**WORK INSTRUCTION:**
Below are records; copy every line in them that holds the word "commercianti".

Items from a dataset:
————————
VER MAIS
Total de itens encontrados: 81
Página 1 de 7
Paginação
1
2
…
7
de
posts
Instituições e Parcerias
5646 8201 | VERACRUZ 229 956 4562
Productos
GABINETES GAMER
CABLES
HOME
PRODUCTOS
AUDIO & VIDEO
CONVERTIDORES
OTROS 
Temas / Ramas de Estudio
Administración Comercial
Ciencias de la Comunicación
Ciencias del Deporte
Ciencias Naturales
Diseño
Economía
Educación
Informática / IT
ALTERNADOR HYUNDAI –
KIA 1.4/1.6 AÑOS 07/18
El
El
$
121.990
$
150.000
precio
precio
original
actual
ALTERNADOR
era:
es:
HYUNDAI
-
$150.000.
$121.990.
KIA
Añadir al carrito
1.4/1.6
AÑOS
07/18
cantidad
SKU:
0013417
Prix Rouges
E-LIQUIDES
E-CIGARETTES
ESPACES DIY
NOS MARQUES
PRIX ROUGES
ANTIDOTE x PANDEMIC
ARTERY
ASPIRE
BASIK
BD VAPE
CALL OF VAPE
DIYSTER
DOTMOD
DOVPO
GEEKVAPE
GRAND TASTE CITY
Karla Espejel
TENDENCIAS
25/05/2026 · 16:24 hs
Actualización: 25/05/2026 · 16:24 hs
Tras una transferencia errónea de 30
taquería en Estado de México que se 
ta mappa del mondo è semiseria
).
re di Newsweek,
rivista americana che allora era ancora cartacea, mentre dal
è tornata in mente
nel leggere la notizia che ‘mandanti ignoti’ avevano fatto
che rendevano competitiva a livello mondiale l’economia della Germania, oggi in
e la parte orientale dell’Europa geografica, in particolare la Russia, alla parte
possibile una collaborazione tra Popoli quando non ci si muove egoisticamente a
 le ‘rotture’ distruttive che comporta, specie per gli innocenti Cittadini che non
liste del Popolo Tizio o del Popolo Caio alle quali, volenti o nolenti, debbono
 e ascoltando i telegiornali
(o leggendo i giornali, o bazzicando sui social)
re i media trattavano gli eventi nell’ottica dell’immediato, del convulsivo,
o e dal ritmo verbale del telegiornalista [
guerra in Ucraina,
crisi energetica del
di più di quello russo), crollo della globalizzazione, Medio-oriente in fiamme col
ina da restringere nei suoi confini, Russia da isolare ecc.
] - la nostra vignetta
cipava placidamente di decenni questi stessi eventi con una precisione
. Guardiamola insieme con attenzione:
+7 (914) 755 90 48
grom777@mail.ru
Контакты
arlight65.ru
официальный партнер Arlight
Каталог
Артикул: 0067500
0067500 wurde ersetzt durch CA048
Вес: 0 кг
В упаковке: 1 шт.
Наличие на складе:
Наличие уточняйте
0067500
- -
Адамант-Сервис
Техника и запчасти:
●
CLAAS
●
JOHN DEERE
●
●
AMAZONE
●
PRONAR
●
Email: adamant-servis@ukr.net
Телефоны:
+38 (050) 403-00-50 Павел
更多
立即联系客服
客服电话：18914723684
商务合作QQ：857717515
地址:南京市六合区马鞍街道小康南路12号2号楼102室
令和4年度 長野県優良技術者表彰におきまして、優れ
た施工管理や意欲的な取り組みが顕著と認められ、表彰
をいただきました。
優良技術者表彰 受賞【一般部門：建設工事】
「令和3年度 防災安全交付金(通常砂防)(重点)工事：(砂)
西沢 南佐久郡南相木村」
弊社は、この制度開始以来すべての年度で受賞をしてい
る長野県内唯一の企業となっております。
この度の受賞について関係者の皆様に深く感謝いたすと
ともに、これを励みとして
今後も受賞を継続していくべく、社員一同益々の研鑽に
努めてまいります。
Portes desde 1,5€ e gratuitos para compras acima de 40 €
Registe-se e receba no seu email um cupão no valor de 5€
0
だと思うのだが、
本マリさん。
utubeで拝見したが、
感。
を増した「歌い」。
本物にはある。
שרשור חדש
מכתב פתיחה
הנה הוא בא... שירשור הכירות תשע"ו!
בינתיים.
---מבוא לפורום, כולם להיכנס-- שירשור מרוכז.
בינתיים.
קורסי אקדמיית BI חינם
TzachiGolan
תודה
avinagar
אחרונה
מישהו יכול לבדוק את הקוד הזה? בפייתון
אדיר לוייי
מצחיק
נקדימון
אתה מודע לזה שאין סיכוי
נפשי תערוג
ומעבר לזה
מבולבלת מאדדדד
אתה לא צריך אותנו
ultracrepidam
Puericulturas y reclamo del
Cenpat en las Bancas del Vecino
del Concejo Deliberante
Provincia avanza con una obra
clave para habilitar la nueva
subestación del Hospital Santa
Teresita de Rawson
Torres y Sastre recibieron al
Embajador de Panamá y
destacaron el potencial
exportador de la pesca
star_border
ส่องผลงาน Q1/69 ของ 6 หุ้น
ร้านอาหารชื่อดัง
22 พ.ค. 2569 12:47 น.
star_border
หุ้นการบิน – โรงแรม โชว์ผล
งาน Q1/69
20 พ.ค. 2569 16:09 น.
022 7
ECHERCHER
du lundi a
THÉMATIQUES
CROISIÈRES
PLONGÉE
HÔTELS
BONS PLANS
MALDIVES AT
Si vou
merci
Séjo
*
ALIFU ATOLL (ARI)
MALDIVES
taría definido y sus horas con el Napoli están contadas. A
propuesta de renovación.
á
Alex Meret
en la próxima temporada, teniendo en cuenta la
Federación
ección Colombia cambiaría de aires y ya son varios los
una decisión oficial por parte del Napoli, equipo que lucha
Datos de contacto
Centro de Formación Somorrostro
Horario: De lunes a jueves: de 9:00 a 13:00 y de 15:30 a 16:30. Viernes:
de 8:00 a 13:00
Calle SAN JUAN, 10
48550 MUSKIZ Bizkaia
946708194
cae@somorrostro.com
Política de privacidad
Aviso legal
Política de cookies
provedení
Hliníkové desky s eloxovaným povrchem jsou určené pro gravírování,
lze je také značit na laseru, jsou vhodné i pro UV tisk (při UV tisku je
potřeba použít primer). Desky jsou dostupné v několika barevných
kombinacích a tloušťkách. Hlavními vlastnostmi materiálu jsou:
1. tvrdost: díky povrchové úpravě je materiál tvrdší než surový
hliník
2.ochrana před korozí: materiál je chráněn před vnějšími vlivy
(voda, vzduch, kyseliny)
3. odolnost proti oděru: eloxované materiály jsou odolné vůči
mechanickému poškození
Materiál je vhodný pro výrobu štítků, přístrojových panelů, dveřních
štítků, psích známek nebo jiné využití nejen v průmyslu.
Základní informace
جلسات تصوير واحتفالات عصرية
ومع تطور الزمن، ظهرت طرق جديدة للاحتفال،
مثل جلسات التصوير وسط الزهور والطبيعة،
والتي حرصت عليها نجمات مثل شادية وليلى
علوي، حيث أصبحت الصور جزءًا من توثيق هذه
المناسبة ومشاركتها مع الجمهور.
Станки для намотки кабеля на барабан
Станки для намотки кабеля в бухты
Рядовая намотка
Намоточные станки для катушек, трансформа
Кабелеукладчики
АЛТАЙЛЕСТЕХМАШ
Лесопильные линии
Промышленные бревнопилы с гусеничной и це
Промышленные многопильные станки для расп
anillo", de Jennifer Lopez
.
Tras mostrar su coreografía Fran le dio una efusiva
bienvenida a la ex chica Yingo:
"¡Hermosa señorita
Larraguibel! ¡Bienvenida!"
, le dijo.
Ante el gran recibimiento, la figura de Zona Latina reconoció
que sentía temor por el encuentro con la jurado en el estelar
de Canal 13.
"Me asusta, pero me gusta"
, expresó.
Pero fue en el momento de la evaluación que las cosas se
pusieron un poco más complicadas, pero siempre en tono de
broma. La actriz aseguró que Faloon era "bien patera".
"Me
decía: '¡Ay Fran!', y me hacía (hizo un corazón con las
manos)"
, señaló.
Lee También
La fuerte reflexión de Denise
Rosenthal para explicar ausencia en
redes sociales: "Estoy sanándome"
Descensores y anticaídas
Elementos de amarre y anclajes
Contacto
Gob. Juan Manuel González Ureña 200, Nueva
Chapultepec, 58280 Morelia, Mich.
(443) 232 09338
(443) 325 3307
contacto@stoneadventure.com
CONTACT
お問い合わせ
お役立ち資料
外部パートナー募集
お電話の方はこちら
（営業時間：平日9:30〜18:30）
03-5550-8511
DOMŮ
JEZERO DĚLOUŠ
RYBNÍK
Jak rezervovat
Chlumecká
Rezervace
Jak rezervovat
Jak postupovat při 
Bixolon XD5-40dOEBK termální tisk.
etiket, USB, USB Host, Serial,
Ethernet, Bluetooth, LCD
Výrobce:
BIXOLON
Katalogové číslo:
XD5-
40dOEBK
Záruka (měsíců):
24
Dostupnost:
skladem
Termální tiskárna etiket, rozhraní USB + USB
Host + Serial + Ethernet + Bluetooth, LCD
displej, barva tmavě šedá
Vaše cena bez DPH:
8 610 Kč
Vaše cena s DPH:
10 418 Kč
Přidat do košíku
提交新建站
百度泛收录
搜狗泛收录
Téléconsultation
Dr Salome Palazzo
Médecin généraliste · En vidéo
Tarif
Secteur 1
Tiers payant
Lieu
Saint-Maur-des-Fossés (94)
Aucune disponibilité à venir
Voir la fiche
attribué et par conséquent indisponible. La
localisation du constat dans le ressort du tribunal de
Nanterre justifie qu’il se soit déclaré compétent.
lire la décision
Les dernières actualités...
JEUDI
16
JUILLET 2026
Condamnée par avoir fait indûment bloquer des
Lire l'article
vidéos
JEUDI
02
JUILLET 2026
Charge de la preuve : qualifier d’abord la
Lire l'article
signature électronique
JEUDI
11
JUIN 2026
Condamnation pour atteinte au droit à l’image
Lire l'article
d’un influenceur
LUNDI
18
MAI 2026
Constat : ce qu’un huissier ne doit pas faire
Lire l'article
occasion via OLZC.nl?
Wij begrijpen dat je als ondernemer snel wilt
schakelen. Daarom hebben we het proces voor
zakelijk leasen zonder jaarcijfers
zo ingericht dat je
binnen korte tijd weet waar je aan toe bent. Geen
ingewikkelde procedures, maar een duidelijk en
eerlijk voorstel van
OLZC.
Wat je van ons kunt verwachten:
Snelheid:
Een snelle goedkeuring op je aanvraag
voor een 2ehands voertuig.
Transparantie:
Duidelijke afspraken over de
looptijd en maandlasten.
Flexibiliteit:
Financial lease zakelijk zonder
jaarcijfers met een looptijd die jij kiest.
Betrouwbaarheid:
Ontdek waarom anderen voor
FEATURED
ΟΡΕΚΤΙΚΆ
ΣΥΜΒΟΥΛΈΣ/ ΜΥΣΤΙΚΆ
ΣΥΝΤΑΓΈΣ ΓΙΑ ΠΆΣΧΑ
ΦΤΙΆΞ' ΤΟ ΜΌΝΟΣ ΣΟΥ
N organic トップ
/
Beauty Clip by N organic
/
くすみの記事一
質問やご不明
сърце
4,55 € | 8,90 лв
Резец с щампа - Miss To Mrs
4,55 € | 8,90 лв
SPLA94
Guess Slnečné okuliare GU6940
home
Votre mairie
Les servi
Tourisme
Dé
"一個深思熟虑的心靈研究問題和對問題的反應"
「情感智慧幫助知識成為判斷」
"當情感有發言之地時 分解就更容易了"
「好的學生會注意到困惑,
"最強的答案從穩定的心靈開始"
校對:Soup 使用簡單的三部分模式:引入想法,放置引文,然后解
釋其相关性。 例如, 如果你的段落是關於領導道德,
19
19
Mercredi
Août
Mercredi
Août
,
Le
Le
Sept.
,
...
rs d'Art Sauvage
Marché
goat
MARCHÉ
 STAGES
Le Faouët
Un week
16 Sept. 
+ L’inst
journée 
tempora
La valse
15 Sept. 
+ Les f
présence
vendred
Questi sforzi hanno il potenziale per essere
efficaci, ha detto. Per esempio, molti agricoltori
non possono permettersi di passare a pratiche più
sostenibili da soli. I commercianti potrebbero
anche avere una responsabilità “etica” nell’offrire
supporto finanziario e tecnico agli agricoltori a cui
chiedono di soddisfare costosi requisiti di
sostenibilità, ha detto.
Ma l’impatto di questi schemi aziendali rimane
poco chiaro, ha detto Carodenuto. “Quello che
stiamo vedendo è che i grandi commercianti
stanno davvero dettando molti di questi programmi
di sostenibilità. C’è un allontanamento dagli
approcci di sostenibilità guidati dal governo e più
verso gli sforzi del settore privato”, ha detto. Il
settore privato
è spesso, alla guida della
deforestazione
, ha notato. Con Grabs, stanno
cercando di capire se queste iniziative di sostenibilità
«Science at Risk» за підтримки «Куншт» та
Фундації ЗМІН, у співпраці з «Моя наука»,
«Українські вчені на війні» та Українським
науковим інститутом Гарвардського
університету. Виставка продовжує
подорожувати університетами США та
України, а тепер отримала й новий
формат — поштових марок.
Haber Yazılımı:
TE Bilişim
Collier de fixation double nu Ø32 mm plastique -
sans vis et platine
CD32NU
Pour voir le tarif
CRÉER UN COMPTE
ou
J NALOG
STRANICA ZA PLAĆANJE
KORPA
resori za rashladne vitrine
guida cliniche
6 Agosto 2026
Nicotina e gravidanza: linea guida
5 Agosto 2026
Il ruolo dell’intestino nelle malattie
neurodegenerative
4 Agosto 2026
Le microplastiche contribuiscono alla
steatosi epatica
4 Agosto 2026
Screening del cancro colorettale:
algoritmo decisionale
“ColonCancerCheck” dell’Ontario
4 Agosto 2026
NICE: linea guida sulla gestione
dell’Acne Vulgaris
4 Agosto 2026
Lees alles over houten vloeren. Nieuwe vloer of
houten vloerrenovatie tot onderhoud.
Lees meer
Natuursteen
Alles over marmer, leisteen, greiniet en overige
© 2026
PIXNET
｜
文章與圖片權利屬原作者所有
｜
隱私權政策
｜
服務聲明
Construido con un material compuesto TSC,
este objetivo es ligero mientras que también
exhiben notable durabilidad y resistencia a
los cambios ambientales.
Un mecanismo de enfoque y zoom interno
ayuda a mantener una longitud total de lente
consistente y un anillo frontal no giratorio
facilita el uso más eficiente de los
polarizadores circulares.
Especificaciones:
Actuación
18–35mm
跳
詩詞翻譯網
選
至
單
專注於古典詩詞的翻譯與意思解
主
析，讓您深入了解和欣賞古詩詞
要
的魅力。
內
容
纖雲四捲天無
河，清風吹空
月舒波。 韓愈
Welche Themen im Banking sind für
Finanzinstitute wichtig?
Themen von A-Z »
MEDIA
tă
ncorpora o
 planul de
————————
**WRITTEN SOLUTION:**
sostenibili da soli. I commercianti potrebbero
stiamo vedendo è che i grandi commercianti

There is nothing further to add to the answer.